The leader in this effort is the blog, All Spin Zone (the kind of blog where the Bush Administration is called “the regime”). In an entry from January 8 entitled, When the media gags itself, Richard Blair leaps to the conclusion that the photos are evidence of a My Lai-style massacre and wants them published now. He gave the e-mail and phone number of the Washington Post ombudsman, Deborah Howell, so that the Moonbats could shriek their demands at her.

The Washington Post responded today in a piece by the ombudsman, Covering Death, Here and in Iraq. Ms. Howell writes:

Scores of readers wrote — probably driven by a blogger — to ask that The Post run more photos from Haditha, the city where several Marines are accused of having killed civilians, many of them women and children. Military reporter Josh White obtained Naval Criminal Investigative Service reports, as yet unreleased, so The Post alone has the photos.
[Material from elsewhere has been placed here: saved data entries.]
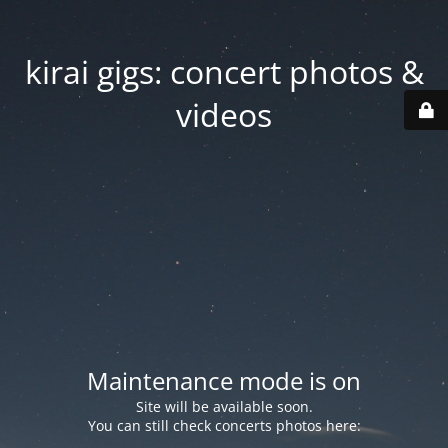
kirai gigs: concert photos &
videos
Maintenance mode is on
Site will be available soon.
You can still check concerts photos here:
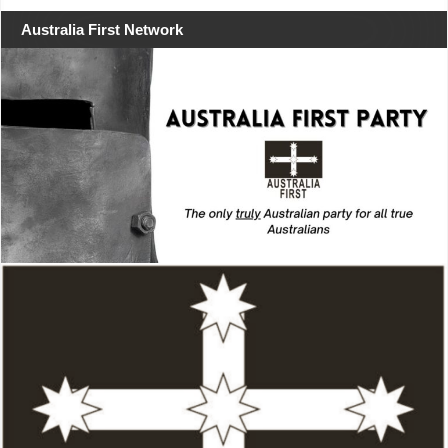
Australia First Network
Tim Collier of Gardiner, Maine, wrote: “A newspaper is more than just a vehicle for entertainment and commerce. Its highest purpose is news: to inform on important issues of the day. There are iconic photos from previous wars, such as the shot of the Vietnamese police commander executing the captured VC guerrilla in Saigon during the Tet offensive, that are widely recognized as making a major contribution to public discourse simply by virtue of their publication.”

Two other pictures were mentioned frequently — one of a little girl running from napalm and the picture of the dead after the My Lai massacre. The Post ran versions of all on Page 1.
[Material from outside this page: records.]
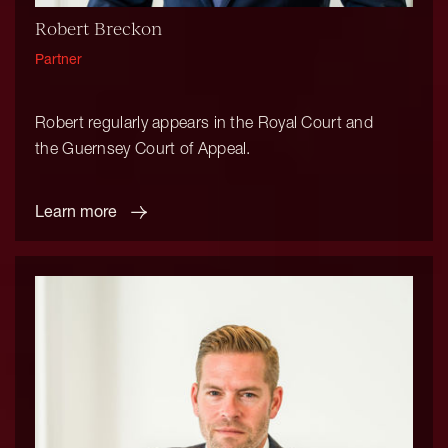
Robert Breckon
Partner
Robert regularly appears in the Royal Court and
the Guernsey Court of Appeal.
Learn more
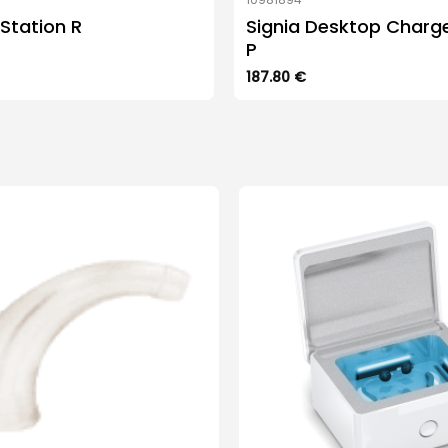
Station R
Signia Desktop Charg
P
187.80
€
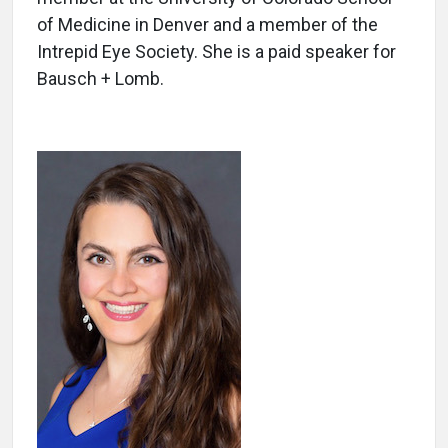
of Medicine in Denver and a member of the
Intrepid Eye Society. She is a paid speaker for
Bausch + Lomb.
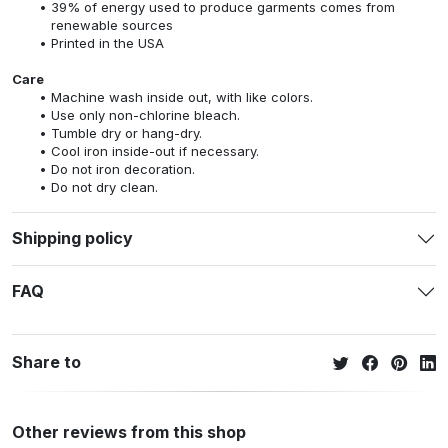
39% of energy used to produce garments comes from
renewable sources
Printed in the USA
Care
Machine wash inside out, with like colors.
Use only non-chlorine bleach.
Tumble dry or hang-dry.
Cool iron inside-out if necessary.
Do not iron decoration.
Do not dry clean.
Shipping policy
FAQ
Share to
Other reviews from this shop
Five Haditha photos were published, the most newsworthy a Jan. 6 Page 1 photo of dead bodies near a taxi, showing that the victims did not appear to have been fleeing, as some claimed.

Photos of the bodies of accident or crime victims are not run — unless “there is a clear journalistic purpose” — out of concern for the “dignity of the deceased,” Downie said. The rest of the photos did not meet that criteria, he said. I viewed those photos and agree with him. They were not iconic photos. They were just gruesome and sad.

The photographs will be introduced as evidence at the courts martial of the Haditha Marines. In the meantime, the leaker still has copies. How long will it take for them to be displayed at an anti-war rally near you?